*** Excerpted data Section Begins ***
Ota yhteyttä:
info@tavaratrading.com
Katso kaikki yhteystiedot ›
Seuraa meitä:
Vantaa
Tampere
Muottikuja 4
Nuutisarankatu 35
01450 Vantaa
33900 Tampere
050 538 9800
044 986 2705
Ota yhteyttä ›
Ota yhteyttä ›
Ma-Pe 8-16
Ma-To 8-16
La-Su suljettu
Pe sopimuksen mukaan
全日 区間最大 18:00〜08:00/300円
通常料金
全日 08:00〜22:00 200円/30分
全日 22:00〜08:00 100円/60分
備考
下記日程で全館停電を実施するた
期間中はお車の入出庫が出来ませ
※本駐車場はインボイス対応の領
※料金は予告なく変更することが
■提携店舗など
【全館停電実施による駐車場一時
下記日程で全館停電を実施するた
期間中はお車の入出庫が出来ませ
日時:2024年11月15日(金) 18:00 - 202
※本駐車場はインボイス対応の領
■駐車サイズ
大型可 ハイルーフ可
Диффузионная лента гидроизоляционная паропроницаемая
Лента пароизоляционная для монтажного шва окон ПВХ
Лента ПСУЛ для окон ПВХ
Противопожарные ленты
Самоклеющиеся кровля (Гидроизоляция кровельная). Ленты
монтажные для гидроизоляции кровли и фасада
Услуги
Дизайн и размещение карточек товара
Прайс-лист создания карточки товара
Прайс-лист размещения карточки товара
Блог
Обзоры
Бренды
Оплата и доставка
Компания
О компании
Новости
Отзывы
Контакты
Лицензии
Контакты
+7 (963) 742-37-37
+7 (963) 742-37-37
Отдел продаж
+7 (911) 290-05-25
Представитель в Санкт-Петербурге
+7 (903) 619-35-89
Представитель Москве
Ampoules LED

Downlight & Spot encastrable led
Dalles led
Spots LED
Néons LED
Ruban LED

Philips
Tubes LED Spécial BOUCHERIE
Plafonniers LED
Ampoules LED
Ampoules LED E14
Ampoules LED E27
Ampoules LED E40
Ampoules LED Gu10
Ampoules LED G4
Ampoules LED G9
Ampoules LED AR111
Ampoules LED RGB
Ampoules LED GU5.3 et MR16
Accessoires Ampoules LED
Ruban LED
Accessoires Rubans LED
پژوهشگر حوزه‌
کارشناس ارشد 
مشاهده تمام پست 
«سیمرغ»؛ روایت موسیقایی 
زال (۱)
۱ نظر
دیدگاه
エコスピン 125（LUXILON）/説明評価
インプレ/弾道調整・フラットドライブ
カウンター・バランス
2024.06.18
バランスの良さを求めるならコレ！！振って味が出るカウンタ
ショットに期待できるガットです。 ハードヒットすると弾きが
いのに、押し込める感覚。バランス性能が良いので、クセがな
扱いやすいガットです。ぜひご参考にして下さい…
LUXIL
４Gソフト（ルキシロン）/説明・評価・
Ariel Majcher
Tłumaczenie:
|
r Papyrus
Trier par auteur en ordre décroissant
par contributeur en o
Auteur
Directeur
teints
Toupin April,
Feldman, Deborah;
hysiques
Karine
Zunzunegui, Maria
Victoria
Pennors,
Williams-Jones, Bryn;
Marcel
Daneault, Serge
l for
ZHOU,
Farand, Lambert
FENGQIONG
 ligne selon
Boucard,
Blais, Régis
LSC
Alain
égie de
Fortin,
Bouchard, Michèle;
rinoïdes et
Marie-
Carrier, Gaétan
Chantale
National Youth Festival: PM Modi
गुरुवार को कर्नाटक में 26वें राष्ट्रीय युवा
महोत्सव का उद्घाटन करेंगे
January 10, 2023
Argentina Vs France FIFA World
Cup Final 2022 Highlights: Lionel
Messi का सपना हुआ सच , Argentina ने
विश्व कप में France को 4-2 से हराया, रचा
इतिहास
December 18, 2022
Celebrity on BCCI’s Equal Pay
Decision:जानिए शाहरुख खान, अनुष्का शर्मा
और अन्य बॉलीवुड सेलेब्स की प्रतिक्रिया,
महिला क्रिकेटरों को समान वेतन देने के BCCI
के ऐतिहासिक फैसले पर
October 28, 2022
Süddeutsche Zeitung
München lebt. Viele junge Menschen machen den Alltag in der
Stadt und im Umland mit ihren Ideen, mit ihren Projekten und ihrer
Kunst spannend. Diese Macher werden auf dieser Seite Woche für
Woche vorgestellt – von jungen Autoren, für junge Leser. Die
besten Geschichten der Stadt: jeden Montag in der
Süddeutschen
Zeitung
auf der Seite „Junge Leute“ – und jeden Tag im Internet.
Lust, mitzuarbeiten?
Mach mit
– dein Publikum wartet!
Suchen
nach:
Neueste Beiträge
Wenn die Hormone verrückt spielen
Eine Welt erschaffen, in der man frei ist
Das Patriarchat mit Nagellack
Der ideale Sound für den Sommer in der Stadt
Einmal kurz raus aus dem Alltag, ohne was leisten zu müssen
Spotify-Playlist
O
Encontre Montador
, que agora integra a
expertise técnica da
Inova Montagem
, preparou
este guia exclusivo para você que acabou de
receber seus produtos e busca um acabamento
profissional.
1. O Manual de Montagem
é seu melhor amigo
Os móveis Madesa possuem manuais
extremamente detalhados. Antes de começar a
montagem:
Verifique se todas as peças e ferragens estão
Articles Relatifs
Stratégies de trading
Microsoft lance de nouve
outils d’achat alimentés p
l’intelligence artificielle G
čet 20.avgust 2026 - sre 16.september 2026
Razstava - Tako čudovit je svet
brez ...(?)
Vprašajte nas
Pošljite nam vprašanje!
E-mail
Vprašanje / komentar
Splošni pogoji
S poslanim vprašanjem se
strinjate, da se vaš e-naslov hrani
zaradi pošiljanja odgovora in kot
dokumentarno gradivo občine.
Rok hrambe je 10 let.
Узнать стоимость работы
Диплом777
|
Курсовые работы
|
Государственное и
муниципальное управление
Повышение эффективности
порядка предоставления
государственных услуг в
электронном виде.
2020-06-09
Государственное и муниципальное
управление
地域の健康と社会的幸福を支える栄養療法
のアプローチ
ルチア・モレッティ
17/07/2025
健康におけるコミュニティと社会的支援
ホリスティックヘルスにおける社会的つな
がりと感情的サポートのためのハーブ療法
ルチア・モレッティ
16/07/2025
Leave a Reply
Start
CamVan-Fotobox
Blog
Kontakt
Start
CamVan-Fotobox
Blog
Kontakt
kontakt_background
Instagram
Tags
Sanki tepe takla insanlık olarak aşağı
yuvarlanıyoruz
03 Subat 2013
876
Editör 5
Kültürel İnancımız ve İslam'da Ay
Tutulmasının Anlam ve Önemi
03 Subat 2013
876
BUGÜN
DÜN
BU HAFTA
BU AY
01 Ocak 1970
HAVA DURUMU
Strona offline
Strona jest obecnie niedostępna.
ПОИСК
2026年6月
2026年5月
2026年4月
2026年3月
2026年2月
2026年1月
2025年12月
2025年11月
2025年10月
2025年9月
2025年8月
*** Excerpted data Section Ends ***
• **Task brief**: Within the material above, how many lines contain "Прайс"? Only the number should be given.

• **Answer below**: 2